Анна и Томас склоняются над маленькой камерой; на экране мелькают пятна света, лица, руки, ноги, колбасы; Йорги победительно тычет пальцем в какую-то кляксу:

– Сам не знаю, как у меня это получилось. Вам, наверное, плохо видно? Там два профиля, мужской и женский, полупрозрачные, проступают друг через друга, ладно, лучше потом покажу на большом экране. А вот тут просто две тётки, но, мать их за ногу, смотрите, какие мерцающие! Потому что они за стеклом, а в стекле отражается свет… Никому, конечно, всё это на хер не нужно.
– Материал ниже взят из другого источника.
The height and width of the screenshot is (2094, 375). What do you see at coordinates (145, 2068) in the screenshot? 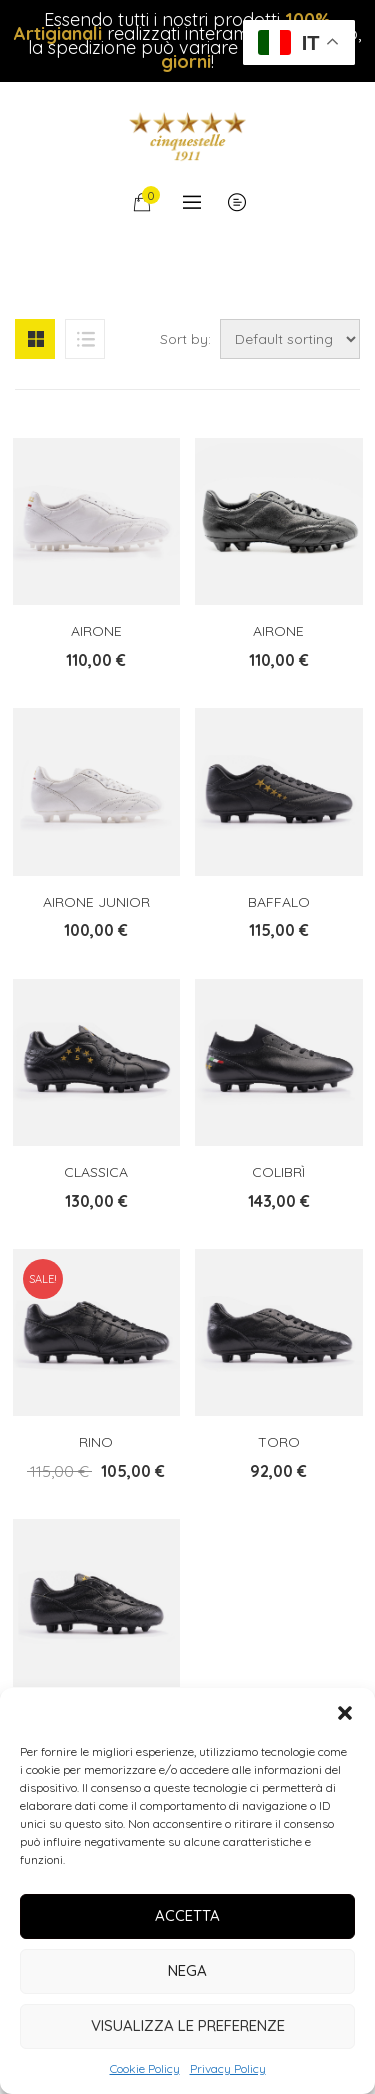 I see `Cookie Policy` at bounding box center [145, 2068].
И никогда не будет нужно, это я понимаю. Я – идиот. Но прямо сейчас – самый счастливый идиот на этой дурацкой Земле, где идиотов даже несколько больше, чем требуется, а вот со счастьем некоторый затык… Спасибо за камеру, Аннушка. Я твой вечный должник. Хочешь сидра? Это мой. Я его не допил, а теперь уже, пожалуй, не буду. Мне с обработкой всей этой хренотени ещё полночи сидеть.